The Problem Before Normalization

Training deep networks in 2014 required careful initialization, very small learning rates, and extensive hyperparameter tuning. The root difficulty was that each layer's behavior depended heavily on the outputs of all previous layers — and those outputs were constantly changing as upstream parameters updated.

Consider what happens during a single gradient step: the optimizer updates parameters in every layer simultaneously. From layer $\ell$ 's perspective, not only do its own weights change, but the distribution of its inputs (the outputs of layer $\ell-1$ ) shifts too. Layer $\ell$ must then adapt to this new input distribution at the same time it is trying to minimize the loss. Every layer is trying to hit a moving target.

This is internal covariate shift: the distribution of each layer's activations changes continuously throughout training, in a way that is correlated with the parameter updates themselves.

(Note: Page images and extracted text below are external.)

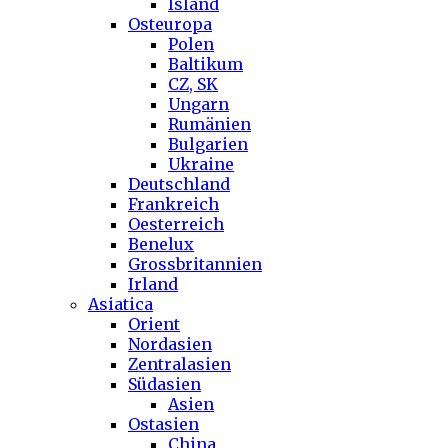
Island
Osteuropa
Polen
Baltikum
CZ, SK
Ungarn
Rumänien
Bulgarien
Ukraine
Deutschland
Frankreich
Oesterreich
Benelux
Grossbritannien
Irland
Asiatica
Orient
Nordasien
Zentralasien
Südasien
Asien
Ostasien
China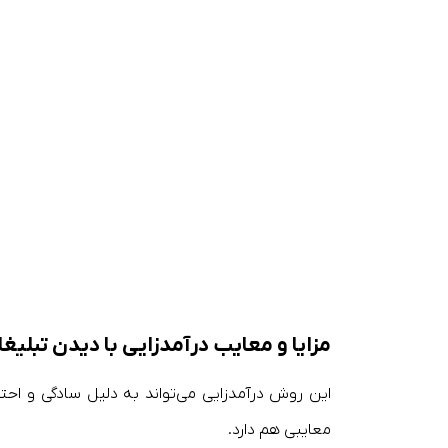
مزایا و معایب درآمدزایی با دیدن تبلیغ
این روش درآمدزایی می‌تواند به دلیل سادگی و احت
معایبی هم دارد.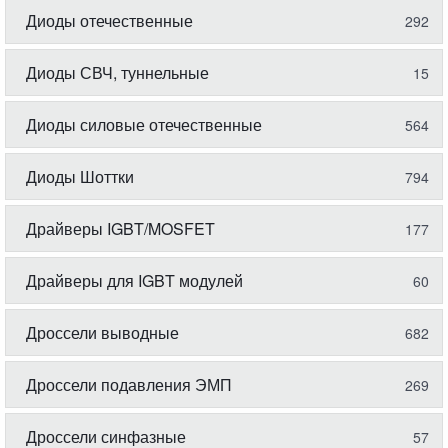
Диоды отечественные
292
Диоды СВЧ, туннельные
15
Диоды силовые отечественные
564
Диоды Шоттки
794
Драйверы IGBT/MOSFET
177
Драйверы для IGBT модулей
60
Дроссели выводные
682
Дроссели подавления ЭМП
269
Дроссели синфазные
57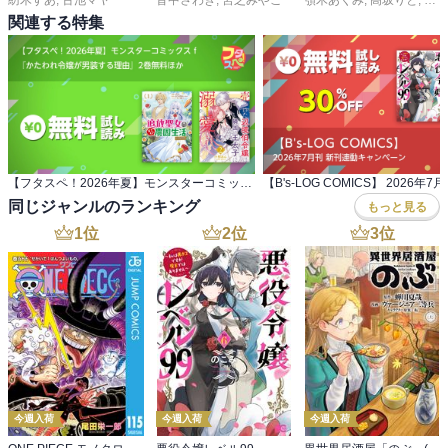
関連する特集
【フタスペ！2026年夏】モンスターコミックスｆ 『かたわれ令嬢が男装する理由』2巻無料ほか
同じジャンルのランキング
もっと見る
1
位
2
位
3
位
今週入荷
今週入荷
今週入荷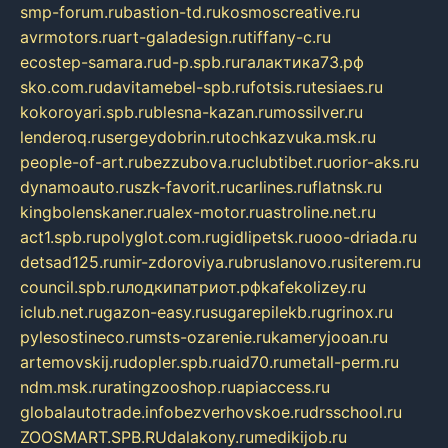
smp-forum.ru
bastion-td.ru
kosmoscreative.ru
avrmotors.ru
art-galadesign.ru
tiffany-c.ru
ecostep-samara.ru
d-p.spb.ru
галактика73.рф
sko.com.ru
davitamebel-spb.ru
fotsis.ru
tesiaes.ru
kokoroyari.spb.ru
blesna-kazan.ru
mossilver.ru
lenderoq.ru
sergeydobrin.ru
tochkazvuka.msk.ru
people-of-art.ru
bezzubova.ru
clubtibet.ru
orior-aks.ru
dynamoauto.ru
szk-favorit.ru
carlines.ru
flatnsk.ru
kingbolenskaner.ru
alex-motor.ru
astroline.net.ru
act1.spb.ru
polyglot.com.ru
gidlipetsk.ru
ooo-driada.ru
detsad125.ru
mir-zdoroviya.ru
bruslanovo.ru
siterem.ru
council.spb.ru
лодкипатриот.рф
kafekolizey.ru
iclub.net.ru
gazon-easy.ru
sugarepilekb.ru
grinox.ru
pylesostineco.ru
msts-ozarenie.ru
kameryjooan.ru
artemovskij.ru
dopler.spb.ru
aid70.ru
metall-perm.ru
ndm.msk.ru
ratingzooshop.ru
apiaccess.ru
globalautotrade.info
bezverhovskoe.ru
drsschool.ru
ZOOSMART.SPB.RU
dalakony.ru
medikijob.ru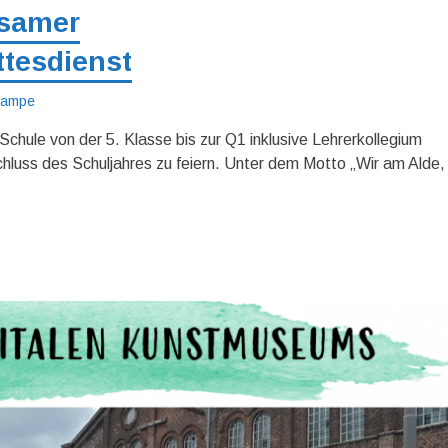
nsamer
tesdienst
Krampe
hule von der 5. Klasse bis zur Q1 inklusive Lehrerkollegium
uss des Schuljahres zu feiern. Unter dem Motto „Wir am Alde,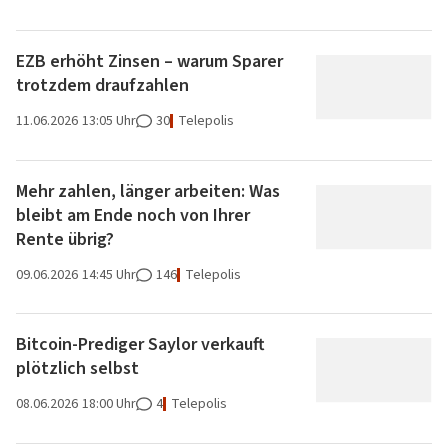
EZB erhöht Zinsen – warum Sparer
trotzdem draufzahlen
11.06.2026
13:05 Uhr
30
Telepolis
Mehr zahlen, länger arbeiten: Was
bleibt am Ende noch von Ihrer
Rente übrig?
09.06.2026
14:45 Uhr
146
Telepolis
Bitcoin-Prediger Saylor verkauft
plötzlich selbst
08.06.2026
18:00 Uhr
4
Telepolis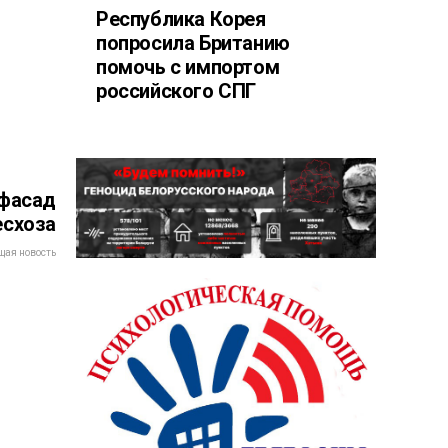
Республика Корея
попросила Британию
помочь с импортом
российского СПГ
 фасад
есхоза
ая новость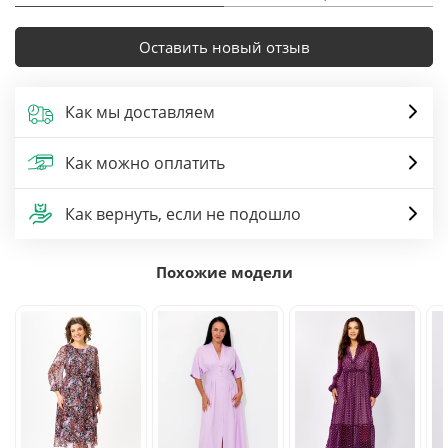
Оставить новый отзыв
Как мы доставляем
Как можно оплатить
Как вернуть, если не подошло
Похожие модели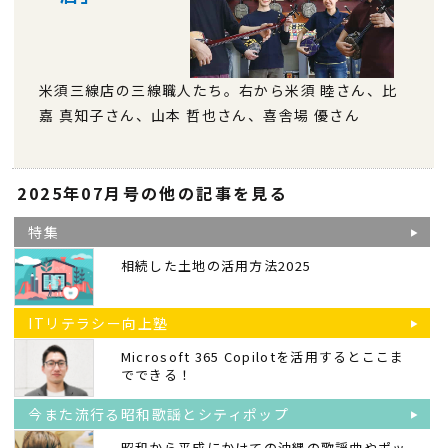
米須三線店の三線職人たち。右から米須 睦さん、比
嘉 真知子さん、山本 哲也さん、喜舎場 優さん
2025年07月号の他の記事を見る
特集
相続した土地の活用方法2025
ITリテラシー向上塾
Microsoft 365 Copilotを活用するとここま
でできる！
今また流行る昭和歌謡とシティポップ
昭和から平成にかけての沖縄の歌謡曲やポッ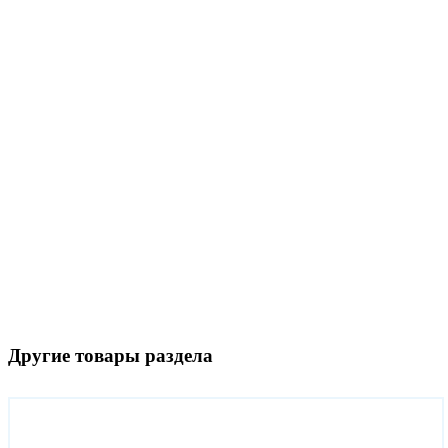
Другие товары раздела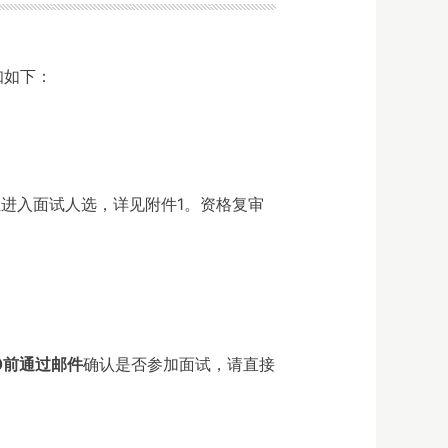
知如下：
位进入面试人选，详见附件1。资格复审
00前通过邮件
确认是否参加面试，请直接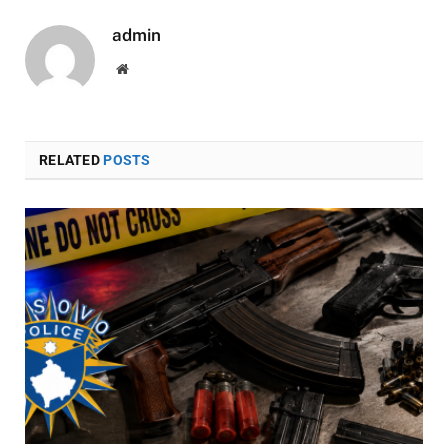
admin
Website
RELATED
POSTS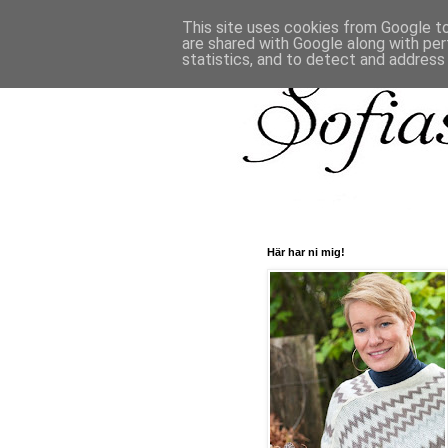
This site uses cookies from Google to 
are shared with Google along with per
statistics, and to detect and address
Här har ni mig!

Two Concrete Failure Modes

Saturated Activations

For sigmoid and tanh activations, inputs far from zero produce near-zero gradients. Without normalization, activations can drift into saturated regions as earlier layers update, killing gradient flow to downstream layers. The network effectively stops learning.

Scale Sensitivity

If the inputs to a layer have very different scales across features (e.g., feature 1 has mean 0, std 0.01 while feature 2 has mean 10, std 100), the loss landscape has very different curvature in different directions — shallow in some directions, steep in others. A single global learning rate performs poorly: it either undershoots in steep directions or diverges in shallow ones.

The Original Hypothesis: Covariate Shift Reduction

Ioffe & Szegedy (2015) introduced batch normalization with the hypothesis that its benefit came from reducing internal covariate shift — by normalizing layer inputs to zero mean and unit variance, each layer sees a more stable distribution and can optimize more effectively.

This is a compelling intuition and is still widely cited. However, subsequent work challenged whether covariate shift was actually the primary mechanism.

The Revised View: Loss Landscape Smoothing

Santurkar et al. (2018) ran controlled experiments where they added random noise to the activations of a BatchNorm network — reintroducing covariate shift deliberately — and found the network still trained faster than a non-BN baseline. Covariate shift was not the key.

Their finding: BatchNorm makes the loss landscape smoother.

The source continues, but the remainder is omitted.